More and more UL Firestop Sysems for cable penetrations now carry L-Ratings. Do you know what they mean? It seems simple doesn’t it? Air is pumped into a chamber and the rate at which it leaks out is measured. Pretty simple… Or is it? It would be if that’s all there was to it. Unfortunately there’s more to it than this. Unless you understand what you are reading, you may be mislead. The purpose of this Technical Update is to tell you how this published value is determined and just what it means.
While some of you may have actually witnessed a fire test at UL or elsewhere, I would be very surprised if any potential readers have witnessed the UL leakage testing. To get you prepared for this discussion, I’ll give you the benefit of our experience.
The requirements for leakage testing are found in UL/ANSI 1479. Since this requirement is not as yet included in ASTM E814, we will focus on the the requirements of the UL standard.

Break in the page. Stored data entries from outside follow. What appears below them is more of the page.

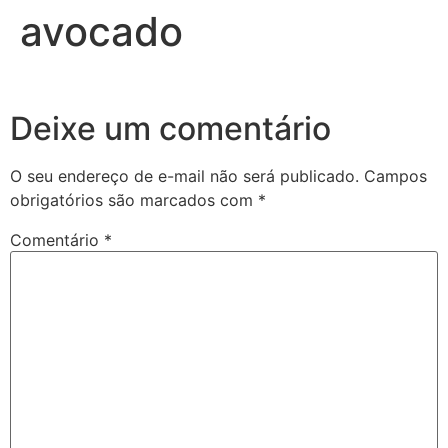
avocado
Deixe um comentário
O seu endereço de e-mail não será publicado.
Campos
obrigatórios são marcados com
*
Comentário
*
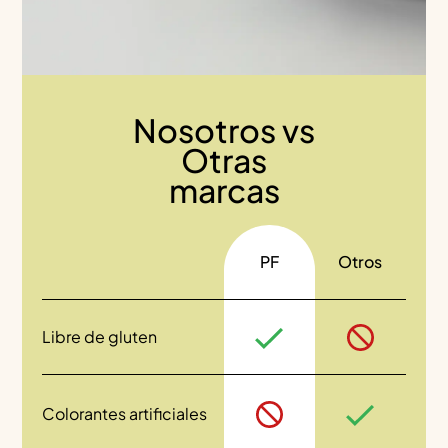
Nosotros vs
Otras
marcas
PF
Otros
Libre de gluten
Colorantes artificiales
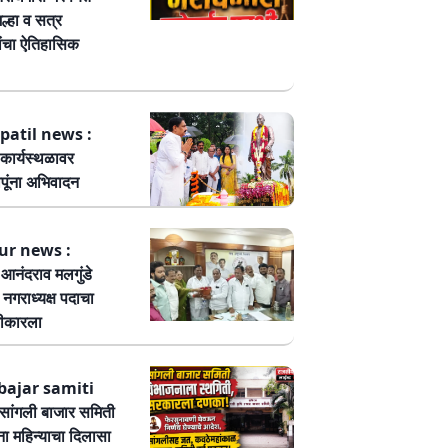
ल्हा व सत्र
ांचा ऐतिहासिक
patil news :
कार्यस्थळावर
पूंना अभिवादन
ur news :
ष आनंदराव मलगुंडे
हा नगराध्यक्ष पदाचा
वीकारला
bajar samiti
ांगली बाजार समिती
ा महिन्याचा दिलासा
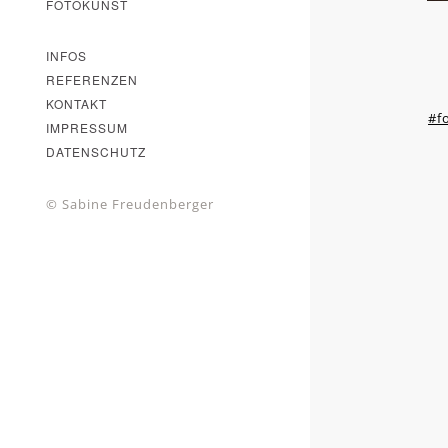
FOTOKUNST
INFOS
REFERENZEN
KONTAKT
#f
IMPRESSUM
DATENSCHUTZ
© Sabine Freudenberger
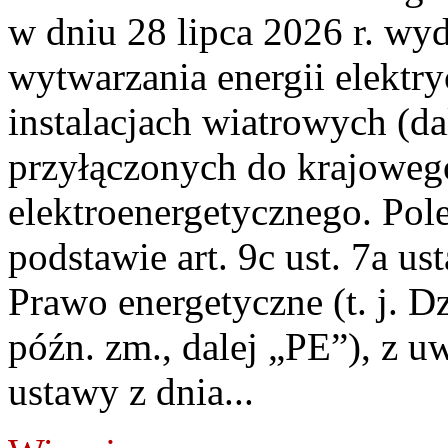
w dniu 28 lipca 2026 r. wyd
wytwarzania energii elektry
instalacjach wiatrowych (da
przyłączonych do krajoweg
elektroenergetycznego. Pol
podstawie art. 9c ust. 7a us
Prawo energetyczne (t. j. D
późn. zm., dalej „PE”), z u
ustawy z dnia...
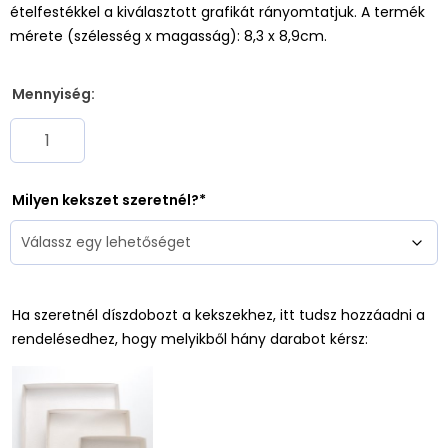
ételfestékkel a kiválasztott grafikát rányomtatjuk. A termék
mérete (szélesség x magasság): 8,3 x 8,9cm.
Mennyiség:
Milyen kekszet szeretnél?
Ha szeretnél díszdobozt a kekszekhez, itt tudsz hozzáadni a
rendelésedhez, hogy melyikből hány darabot kérsz:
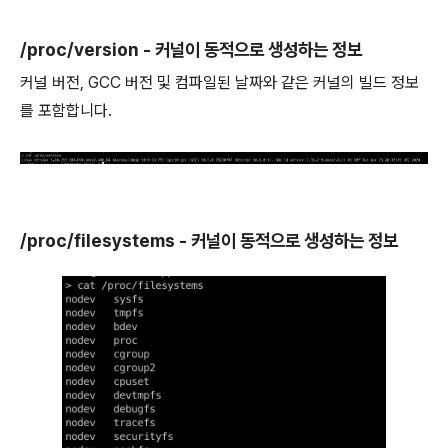
/proc/version - 커널이 동적으로 생성하는 정보
커널 버전, GCC 버전 및 컴파일된 날짜와 같은 커널의 빌드 정보
를 포함합니다.
/proc/filesystems - 커널이 동적으로 생성하는 정보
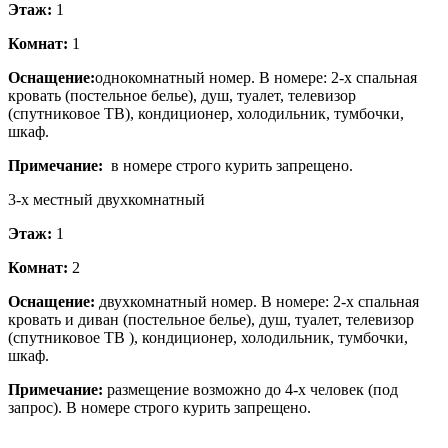
Этаж:
1
Комнат:
1
Оснащение:
однокомнатный номер. В номере: 2-х спальная
кровать (постельное белье), душ, туалет, телевизор
(спутниковое ТВ), кондиционер, холодильник, тумбочки,
шкаф.
Примечание:
в номере строго курить запрещено.
3-х местный двухкомнатный
Этаж:
1
Комнат:
2
Оснащение:
двухкомнатный номер. В номере: 2-х спальная
кровать и диван (постельное белье), душ, туалет, телевизор
(спутниковое ТВ ), кондиционер, холодильник, тумбочки,
шкаф.
Примечание:
размещение возможно до 4-х человек (под
запрос). В номере строго курить запрещено.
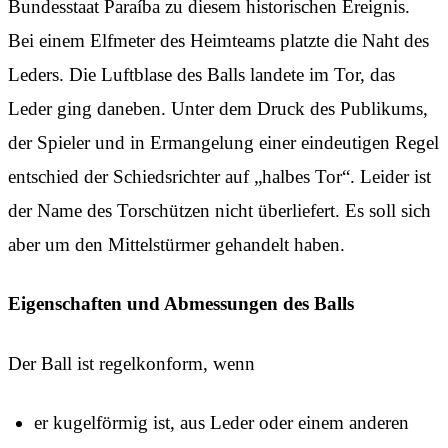
Bundesstaat Paraíba zu diesem historischen Ereignis.
Bei einem Elfmeter des Heimteams platzte die Naht des
Leders. Die Luftblase des Balls landete im Tor, das
Leder ging daneben. Unter dem Druck des Publikums,
der Spieler und in Ermangelung einer eindeutigen Regel
entschied der Schiedsrichter auf „halbes Tor“. Leider ist
der Name des Torschützen nicht überliefert. Es soll sich
aber um den Mittelstürmer gehandelt haben.
Eigenschaften und Abmessungen des Balls
Der Ball ist regelkonform, wenn
er kugelförmig ist, aus Leder oder einem anderen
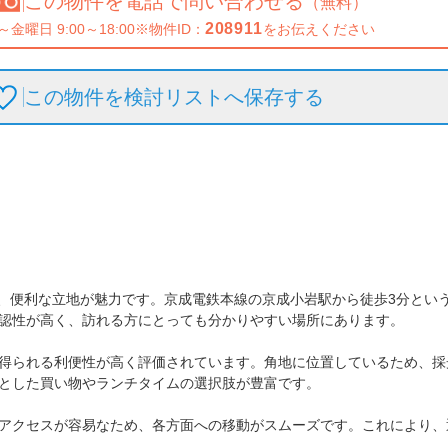
この物件を
電話で問い合わせる
（無料）
208911
～金曜日 9:00～18:00
※物件ID：
をお伝えください
この物件を検討リストへ保存
する
物で、便利な立地が魅力です。京成電鉄本線の京成小岩駅から徒歩3分と
認性が高く、訪れる方にとっても分かりやすい場所にあります。

得られる利便性が高く評価されています。角地に位置しているため、採
とした買い物やランチタイムの選択肢が豊富です。

アクセスが容易なため、各方面への移動がスムーズです。これにより、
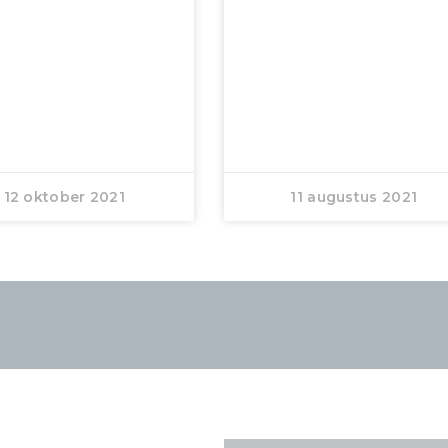
12 oktober 2021
11 augustus 2021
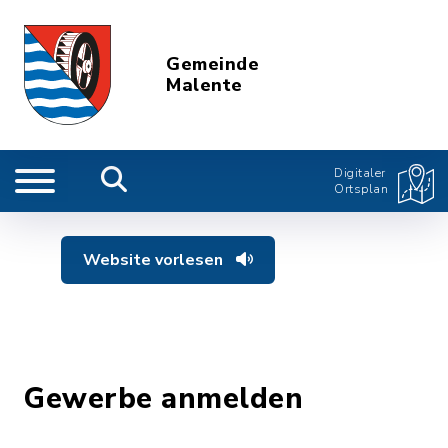
Gemeinde
Malente
Digitaler
Ortsplan
Website vorlesen
Gewerbe anmelden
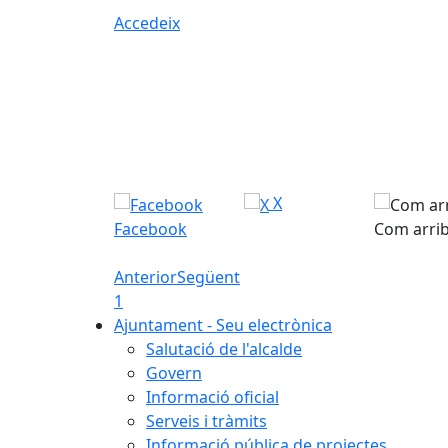
Accedeix
X
Facebook
Com arri
Anterior
Següent
1
Ajuntament - Seu electrònica
Salutació de l'alcalde
Govern
Informació oficial
Serveis i tràmits
Informació pública de projectes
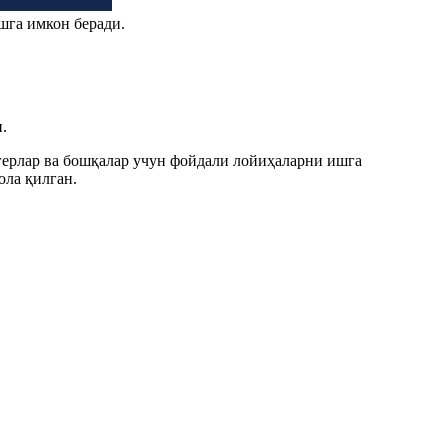
шга имкон беради.
.
огерлар ва бошқалар учун фойдали лойиҳаларни ишга
ла қилган.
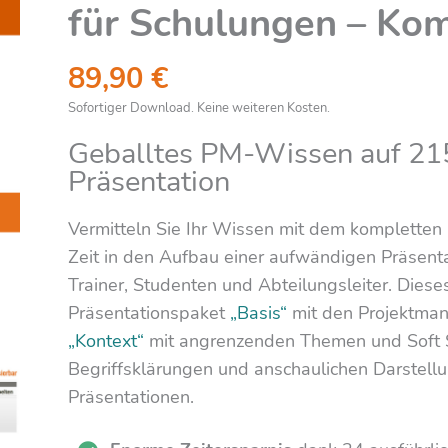
für Schulungen – Ko
89,90
€
Sofortiger Download. Keine weiteren Kosten.
Geballtes PM-Wissen auf 215
Präsentation
Vermitteln Sie Ihr Wissen mit dem kompletten 
Zeit in den Aufbau einer aufwändigen Präsentat
Trainer, Studenten und Abteilungsleiter. Dies
Präsentationspaket
„Basis“
mit den Projektma
„Kontext“
mit angrenzenden Themen und Soft Ski
Begriffsklärungen und anschaulichen Darstell
Präsentationen.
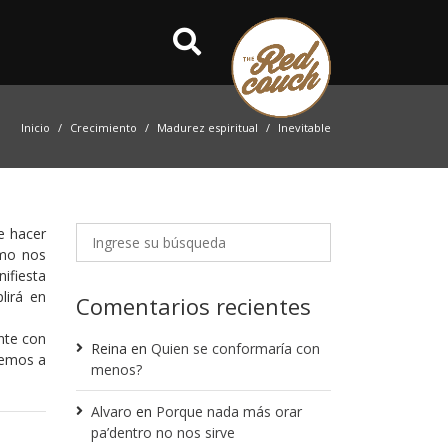
Inicio
Crecimiento
Madurez espiritual
Inevitable
e hacer
smo nos
ifiesta
lirá en
Comentarios recientes
nte con
Reina
en
Quien se conformaría con
cemos a
menos?
Alvaro
en
Porque nada más orar
pa’dentro no nos sirve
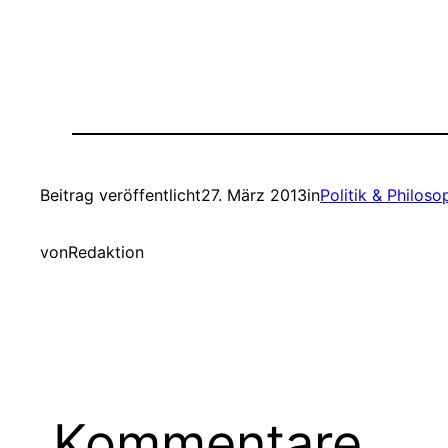
Beitrag veröffentlicht
27. März 2013
in
Politik & Philoso
von
Redaktion
Kommentare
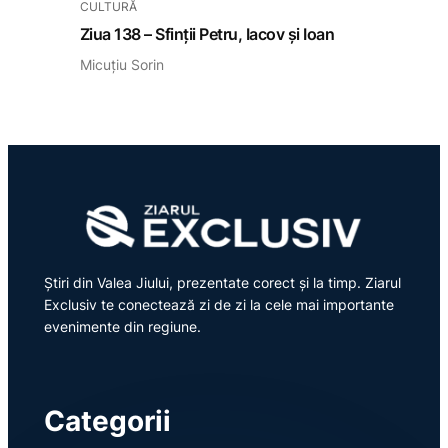
CULTURĂ
Ziua 138 – Sfinții Petru, Iacov și Ioan
Micuțiu Sorin
Știri din Valea Jiului, prezentate corect și la timp. Ziarul
Exclusiv te conectează zi de zi la cele mai importante
evenimente din regiune.
Categorii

Leakage occurs within the cable bundle and not around it. Consider the typical cable installation depicted in a UL Through-Penetration System. The cable bundle is centered and the seal (be it putty, sealant, or foam muffins) is installed around it. These materials are not typically porous. This means that if there is leakage occurring, the air is flowing between the cables
rather than around them.
Some UL Systems with cables do have very low values that are legitimate. Firestop products or designs that seal around each individual cable will produce low leakage ratings. In areas where a hermetic seal is required, for example marine applications where penetrations occur in bulkheads, complex rubber block systems are installed and compressed tightly around each pipe and cable. This level of sealing may also be required for certain clean areas or pressurized areas within electronics manufacturing plants for example.
Other UL Systems indicate low values that are not! For most forms of normal construction however, it isn’t practical to attempt to seal cables air-tight. Achieving low values with cable bundles using sealants, putties, foam plugs, etc. require cables to be individually spaced and sealed so that air will not flow between them.
Published L Ratings – Be Sure to Read the Small Print! Don’t be fooled by low numbers. Extremely low numbers for cables usually mean that each cable has been individually sealed. Is this practical? Some pathway devices with self-contained firestopping require putty to be packed in both ends in order to achieve the rating. Be sure to read the small print.
These systems may also have cable bundles that are tightly cinched the cables are squeezed together with as little room between them as possible.
Since this is not practical in actual practice, these ratings simply are not realistic and the published values are not truly representative of what the average installer can reproduce in the field.
The bigger problem is how the actual test results are interpolated under UL1479. Looking at a UL System, you would naturally expect that if you install a single penetration using the parameters shown, you will get X leakage. You would also assume that if you install three of these penetrations, you will get 3X leakage. Unfortunately unless the actual tested opening size is exactly one square foot, you will not actually know the true leakage.
What does “less than 1” really mean? UL1479 does not provide for a rating of zero (0). The lowest rating is “Less than 1”. Since this is the lowest possible rating, this would seem to be as good as it gets. However, consider an opening 5’ X 5’ (25 ft2) with no cables or penetrants of any kind. In theory, we could seal this opening with an impermeable membrane such as a metal-backed composite firestop sheet and caulk the edges so that there would be absolutely no leakage. However, using UL1479, the lowest rating that could be assigned would be “less than 1” rather than “0”.
Now let’s assume that we have created an opening in this firestop membrane and installed and firestopped a cable bundle. We re-test and subsequently measure leakage of 24 ft3 per minute, our interpolated leakage would be 24 ÷ 25 = .96 or “less than 1” once again. So even though we have no leakage in our first example and 24 ft3 in the second, anyone reading the two systems would never know the difference.
This standard and the codes need to be changed. Until then, be careful about the products and systems that you select. Don’t be afraid to call the manufacturer and request the Actual Leakage values. This is the only accurate measure of leakage.